The U.K. made its first air strikes on Syria, just hours after parliament voted for attacks on the militant group Islamic State, marking an escalation of Britain's involvement in the Syrian conflict.
Tornado bombers returned to the RAF Akrotiri airbase in Cyprus after making strikes on oil field targets in eastern Syria, U.K. defense secretary Michael Fallon told the BBC.
The 397-223 vote in favor of strikes came after more than 10 hours of debate in Britain's House of Commons. Both of the U.K.'s biggest parties faced significant rebellions from their MPs over strikes in Syria. Britain has bombed in Iraq for more than a year.
"Britain is safer tonight because of the decision that the House of Commons has taken," foreign minister Philip Hammond told Sky News.
Prime Minster David Cameron kicked off the debate by telling lawmakers that "the threat (from IS) is very real." He added: "The question is this - do we work with our allies to degrade and destroy this threat and do we go after these terrorists in their heartlands from where they are plotting to kill British people, or do we sit back and wait for them?"
Cameron said high-precision, laser-guided Brimstone missiles would help to make a real difference by hitting the de facto Islamic State capital of Raqqa and its oil-trading business.
Jeremy Corbyn, the anti-war leader of the opposition Labour Party who was reportedly derided as a "terrorist sympathizer" by Cameron, wrote in The Guardian Wednesday: "He (Cameron) knows that opposition to his ill-thought-out rush to war is growing. On planning, strategy, ground troops, diplomacy, the terrorist threat, refugees and civilian casualties, it's become increasingly clear the prime minister's proposal simply doesn't stack up."
Yet Corbyn himself faced the biggest challenge of his few months' leadership to date, was forced to allow his lawmakers to vote according to their conscience in order to quell a rebellion in his party over the military action. Many of his party voted with the prime minister, a move which may bring into question Corbyn's leadership.
The British public is divided over launching the strikes, with a YouGov opinion poll showing voter support for action in Syria had fallen to the lowest level since September 2014, with 48 percent of respondents supporting strikes and 31 percent against.
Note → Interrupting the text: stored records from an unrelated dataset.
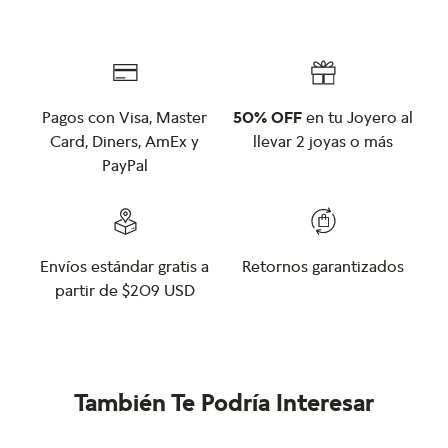
Pagos con Visa, Master
50% OFF
en tu Joyero al
Card, Diners, AmEx y
llevar 2 joyas o más
PayPal
Envíos estándar gratis a
Retornos garantizados
partir de $209 USD
También Te Podría Interesar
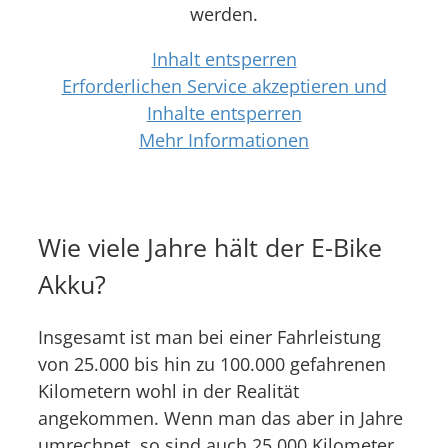
werden.
Inhalt entsperren
Erforderlichen Service akzeptieren und
Inhalte entsperren
Mehr Informationen
Wie viele Jahre hält der E-Bike
Akku?
Insgesamt ist man bei einer Fahrleistung
von 25.000 bis hin zu 100.000 gefahrenen
Kilometern wohl in der Realität
angekommen. Wenn man das aber in Jahre
umrechnet, so sind auch 25.000 Kilometer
Those opposed to air strikes recalled the events of 2003 when Britain helped the United States to invade Iraq after asserting - wrongly, as it later turned out - that dictator Saddam Hussein possessed weapons of mass destruction.
Also, the morass in Syria is rather more complicated to understand than the straightforward message of the big, bad Saddam Hussein wolf, with hidden weapons of mass destruction in Iraq.
Islamic State currently seem to be the scariest bullies in the playground, but President Bashar Assad is not much better in many Western eyes, and there doesn't appear to be a clear message about which allies to trust. And the British public may be less likely to trust politicians as a result of the messy fallout from the conflicts in Afghanistan and Iraq, which many argue has contributed to the current situation.
But the migration crisis, caused by the fallout from the mass displacement of millions in Syria and neighboring countries, has led to fears that today's refugees could be tomorrow's terrorists, and helped stoke nationalistic tendencies in European states like the U.K., Germany and France. The Nov. 13 attacks on Paris that killed 130 people and were claimed by Islamic State may have swayed some people toward bombing IS in Syria.
"Strategically, we need to end IS's control of its territory in both Iraq and Syria in order to drive it back into the shadows from where it emerged. We cannot do that by only air striking in Iraq," Alan Mendoza, executive director at the pro-military intervention think tank Henry Jackson Society, said in a statement.
France and the United States are already bombing Islamist militants in Syria, while Russia has bombed mainly other rebels, according to conflict monitors and Western officials, in an intervention launched on Sept. 30 to bolster its ally, al-Assad. The West says al-Assad must go. The vote also boosts Cameron after he suffered a humiliating 2013 parliamentary defeat over plans to bomb Assad's forces.
Germany's parliament is expected to vote on Friday in favor of joining the campaign against Islamic State, although only to provide military support for air strikes, not actually to take part in them.
— Jacob Pramuk and Reuters contributed to this report.